REPUBLIKA.CO.ID, TEL AVIV -- Institut Bait Suci Yahudi mengumumkan kelahiran seekor sapi merah yang diklaim memenuhi kriteria yang disebutkan dalam Taurat untuk pelaksanaan ritual "penyucian".
Sapi tersebut lahir di salah satu peternakan sapi perah di wilayah Galilea, Israel utara.
Abdullah Ma'ruf, Direktur Pusat Studi Yerusalem di Universitas Istanbul 29 Mei dan mantan Kepala Hubungan Media dan Humas Masjid Al-Aqsa, menjelaskan Institut Bait Suci membuka pengumumannya dengan menyebut kelahiran sapi itu di tengah perang di wilayah utara—yakni konflik dengan Lebanon—sebagai sebuah "tanda ilahi".
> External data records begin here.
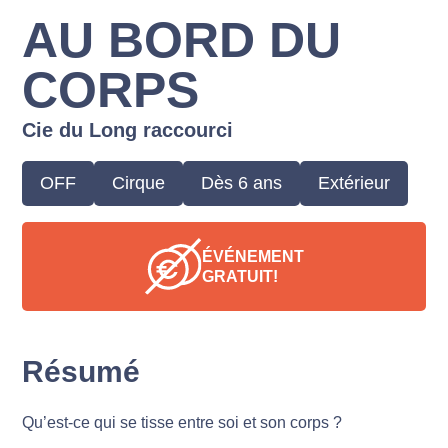
AU BORD DU
CORPS
Cie du Long raccourci
OFF
Cirque
Dès 6 ans
Extérieur
ÉVÉNEMENT
GRATUIT!
Résumé
Qu’est-ce qui se tisse entre soi et son corps ?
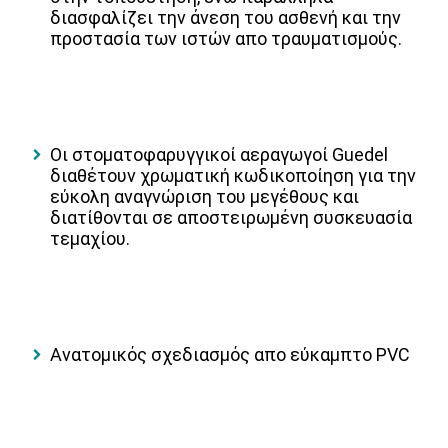
διασφαλίζει την άνεση του ασθενή και την
προστασία των ιστών απο τραυματισμούς.
Οι στοματοφαρυγγικοί αεραγωγοί Guedel
διαθέτουν χρωματική κωδικοποίηση για την
εύκολη αναγνώριση του μεγέθους και
διατίθονται σε αποστειρωμένη συσκευασία
τεμαχίου.
Ανατομικός σχεδιασμός απο εύκαμπτο PVC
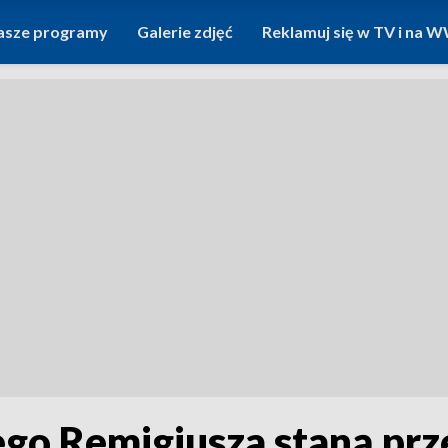
asze programy
Galerie zdjęć
Reklamuj się w TV i na
go Remigiusza staną prz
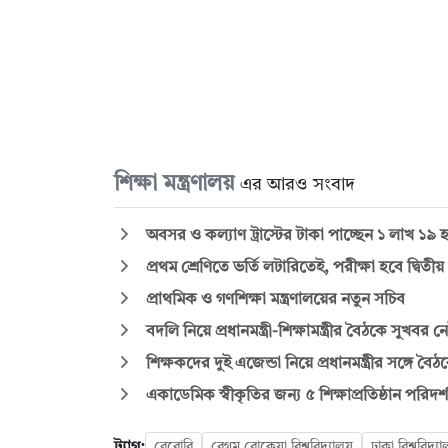
শিক্ষা মন্ত্রণালয়
এর আরও সংবাদ
অবসর ও কল্যাণ ট্রাস্টের টাকা পাচ্ছেন ১ লাখ ১৯ হাজ
প্রথম শ্রেণিতে ভর্তি লটারিতেই, পরীক্ষা হবে দ্বিতী
প্রাথমিক ও গণশিক্ষা মন্ত্রণালয়ের নতুন সচিব
বদলি নিয়ে প্রধানমন্ত্রী-শিক্ষামন্ত্রীর বৈঠকে সুখবর ন
শিক্ষকদের দুই এজেন্ডা নিয়ে প্রধানমন্ত্রীর সঙ্গে বৈঠকে 
একাডেমিক স্বীকৃতির জন্য ৫ শিক্ষাপ্রতিষ্ঠান পরিদর্শন
ট্যাগ:
বেরোবি
বেগম রোকেয়া বিশ্ববিদ্যালয়
ঢাকা বিশ্ববিদ্য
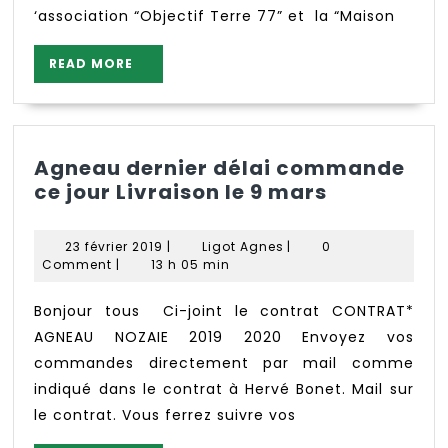
2,
‘association “Objectif Terre 77” et la “Maison
3
et
READ
READ MORE
4
MORE
octobre
Agneau dernier délai commande
Agneau
ce jour Livraison le 9 mars
dernier
délai
23
Ligot
23 février 2019
|
Ligot Agnes
|
0
command
février
Agnes
Comment
|
13 h 05 min
2019
ce
jour
Bonjour tous Ci-joint le contrat CONTRAT*
Livraison
AGNEAU NOZAIE 2019 2020 Envoyez vos
le
commandes directement par mail comme
9
indiqué dans le contrat à Hervé Bonet. Mail sur
mars
le contrat. Vous ferrez suivre vos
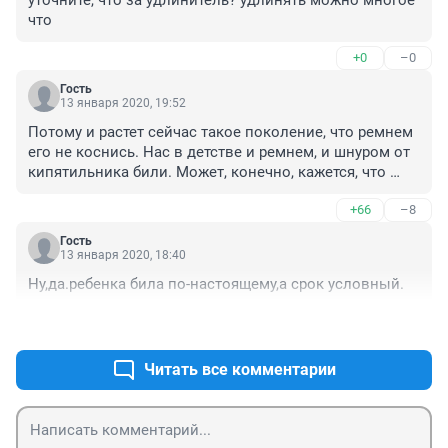
уточните, что за удлинитель? удлинять можно многое 
что
+0
–0
Гость
13 января 2020, 19:52
Потому и растет сейчас такое поколение, что ремнем 
его не коснись. Нас в детстве и ремнем, и шнуром от 
кипятильника били. Может, конечно, кажется, что 
несправедливо. Но зато знали, что за дело. А 
+66
–8
нынешние - разбалованные, "права" свои качают. 
Неродной ребенок ещё как может выбесить своими 
Гость
сравнениями - А вот мне не купили потому что у меня 
13 января 2020, 18:40
мамы нет, хотя все для него можешь делать. Я не 
Ну,да.ребенка била по-настоящему,а срок условный.
оправдываю эту опекуншу, но дети совсем 
приобнаглели. И родные, и не родные. 
+19
–0
Читать все комментарии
Menurutnya, dalam keyakinan yang bersumber dari tradisi Taurat, sapi merah dianggap harus hadir sebagai "mukjizat ilahi" tanpa campur tangan manusia dalam menentukan warna bulunya.
Dilaporkan Aljazeera, Kamis (18/6/2016), dalam unggahannya di platform X, pakar urusan Yerusalem itu menyebut bahwa sapi yang baru lahir tersebut dipandang berbeda dari lima sapi merah yang sebelumnya didatangkan dari negara bagian Texas, Amerika Serikat.
Pasalnya, sapi baru ini lahir di Palestina yang diduduki, sehingga mengatasi keberatan sejumlah rabi terhadap sapi-sapi dari Texas yang dianggap tidak memenuhi syarat karena lahir di luar "Tanah Israel" menurut pengertian Taurat.
Keberatan tersebut sebelumnya dinilai menghalangi terpenuhinya syarat-syarat ritual penyucian yang, menurut sebagian kalangan Yahudi, menjadi prasyarat sebelum memasuki kawasan Masjid Al-Aqsa.